Gianni Pettena, La Mia Scuola di Architettura, 2011. photo Annelie Bortolotti
Exhibitions

PROLOGUE – PART TWO: LA MIA SCUOLA DI ARCHITETTURA

11.15.2013—1.11.2014

Gianni Pettena, Pedro Barateiro, Otobong Nkanga, Lorenzo Sandoval & S.T.I.F.F.

Curated by Emanuele Guidi

Following Part One: References, Paperclips and the Cha Cha Cha, the project Prologue continues with Part Two: My School of Architecture. The second chapter further explores themes and practices that are central to the future research of ar/ge kunst under the new artistic direction of Emanuele Guidi.

The title of the exhibition, La Mia Scuola di Architettura, is a direct quote from a work by Gianni Pettena; it portrays the peaks of the Dolomites in twelve photographs. Taking the role that Pettena ascribes to this panorama as its starting point, the exhibition elaborates and reflects upon the notion of landscape, the influence it may have on the formation of the individual (both as artist and citizen) and consequently on the entire community. By drawing on the tensions within the artist’s own biography, this reflection goes beyond the idea of ​​landscape as a geo-physical, socio-political and economic entity and opens it up to an affective dimension. Pettena was born in Bolzano in 1940. He left Alto Adige behind at an early age to find and follow an experimental path that would pass through Florence and the United States and led to him becoming part of what is now considered – along with Archizoom, Superstudio and UFO – as the original core of the Radical Architecture movement in Italy. It was only after a long career dedicated to exploring the limits of architecture that Pettena recognized that the territory he had left behind so many years ago was actually ‘foundational’ for his practice.

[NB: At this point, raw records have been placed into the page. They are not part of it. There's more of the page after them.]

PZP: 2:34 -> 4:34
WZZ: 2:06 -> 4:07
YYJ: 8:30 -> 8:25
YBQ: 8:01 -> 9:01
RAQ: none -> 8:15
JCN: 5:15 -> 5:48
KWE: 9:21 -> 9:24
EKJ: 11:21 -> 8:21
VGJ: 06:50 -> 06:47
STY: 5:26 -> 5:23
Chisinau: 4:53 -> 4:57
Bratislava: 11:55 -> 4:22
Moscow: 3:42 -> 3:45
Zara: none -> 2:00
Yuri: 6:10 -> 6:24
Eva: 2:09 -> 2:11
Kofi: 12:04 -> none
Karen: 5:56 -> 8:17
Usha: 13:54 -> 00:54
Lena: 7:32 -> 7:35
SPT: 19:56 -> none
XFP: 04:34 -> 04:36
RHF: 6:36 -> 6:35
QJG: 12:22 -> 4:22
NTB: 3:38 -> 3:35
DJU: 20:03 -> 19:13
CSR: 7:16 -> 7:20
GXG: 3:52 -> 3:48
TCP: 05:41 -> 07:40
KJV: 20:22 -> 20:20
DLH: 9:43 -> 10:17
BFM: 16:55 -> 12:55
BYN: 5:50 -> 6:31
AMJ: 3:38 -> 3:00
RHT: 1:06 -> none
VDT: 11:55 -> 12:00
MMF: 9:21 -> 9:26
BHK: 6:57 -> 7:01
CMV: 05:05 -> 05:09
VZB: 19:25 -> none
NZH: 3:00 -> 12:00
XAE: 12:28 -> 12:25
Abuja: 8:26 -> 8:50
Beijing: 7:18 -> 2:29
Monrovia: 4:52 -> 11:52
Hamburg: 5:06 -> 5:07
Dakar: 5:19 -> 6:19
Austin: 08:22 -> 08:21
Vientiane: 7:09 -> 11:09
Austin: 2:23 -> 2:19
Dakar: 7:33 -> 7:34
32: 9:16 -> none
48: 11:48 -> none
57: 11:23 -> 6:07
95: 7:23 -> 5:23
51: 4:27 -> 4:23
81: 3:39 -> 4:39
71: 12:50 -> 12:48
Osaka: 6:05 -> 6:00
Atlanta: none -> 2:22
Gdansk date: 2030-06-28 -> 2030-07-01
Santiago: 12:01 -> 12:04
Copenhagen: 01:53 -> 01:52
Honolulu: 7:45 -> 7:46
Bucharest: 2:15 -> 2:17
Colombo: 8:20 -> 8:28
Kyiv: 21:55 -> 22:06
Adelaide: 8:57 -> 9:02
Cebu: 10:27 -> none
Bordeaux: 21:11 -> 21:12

La Mia Scuola di Architettura (2011) evokes a desire for reconciliation with that landscape, while also pointing up the conceptual debt that architecture and the built environment owe to the natural landscape. From the two projects Situazione Competitiva (1971) and The Game of Architecture (2013) it becomes quite clear that, in the artist’s view, the space of interaction between nature and architecture is an agonistic environment. Following these two projects – both of which have remained on paper until now – Pettena will rearrange the structure Mutant Matters by Lorenzo Sandoval & S.T.I.F.F. (previously presented in the first chapter of Prologue) and set it up in dialogue with another of his works, Wearable Chairs (1971).

The practices of Otobong Nkanga and Pedro Barateiro also take the ‘personal’ as a point of departure. Measured against this criteria, the landscape around them emerges as a complex environment in which economics, nature and ‘the politics of the body’ exist in a relationship of reciprocity.

Born and raised in Nigeria and educated both there and in France, Otobong Nkanga’s research proceeds from her personal experience and reflects on the dynamics of habitation, in this case through a series of drawings conceived especially for the current exhibition (Social Consequences IV, 2013). The act of drawing here is an exercise in tracing non-linear narratives; the production of a landscape (the exploitation of natural resources and the practice of building) is related to the same modality of individual development within the structure of society.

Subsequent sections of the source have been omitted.